> [EXERCISE DETAILS]
Within the data below, tally the lines that contain "Vibrate" and state only the total.

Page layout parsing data
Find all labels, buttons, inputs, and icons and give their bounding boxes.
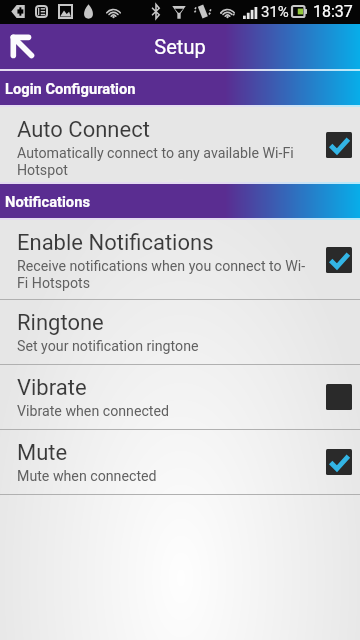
staticText: Receive notifications when you connect t… xyxy=(17,258,312,291)
staticText: Setup xyxy=(154,35,206,58)
staticText: Vibrate xyxy=(17,375,87,401)
button[interactable]: Enabled, checked xyxy=(316,107,352,182)
staticText: 31% xyxy=(261,3,289,21)
button[interactable]: Enable Notifications xyxy=(0,220,360,299)
button[interactable]: Enabled, checked xyxy=(316,220,352,299)
staticText: Auto Connect xyxy=(17,117,150,143)
staticText: Set your notification ringtone xyxy=(17,338,199,355)
staticText: 18:37 xyxy=(313,2,353,21)
button[interactable]: Mute xyxy=(0,430,360,494)
staticText: Notifications xyxy=(5,193,90,210)
staticText: Mute when connected xyxy=(17,468,157,485)
button[interactable]: Disabled, unchecked xyxy=(316,365,352,429)
button[interactable]: Auto Connect xyxy=(0,107,360,182)
staticText: Vibrate when connected xyxy=(17,403,170,420)
staticText: Ringtone xyxy=(17,310,104,336)
staticText: Login Configuration xyxy=(5,80,136,97)
button[interactable]: Enabled, checked xyxy=(316,430,352,494)
button[interactable]: Ringtone xyxy=(0,300,360,364)
staticText: Mute xyxy=(17,440,68,466)
staticText: Enable Notifications xyxy=(17,230,214,256)
staticText: Automatically connect to any available W… xyxy=(17,145,312,178)
button[interactable]: Back xyxy=(0,24,46,69)
button[interactable]: Vibrate xyxy=(0,365,360,429)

> [SOLUTION]
3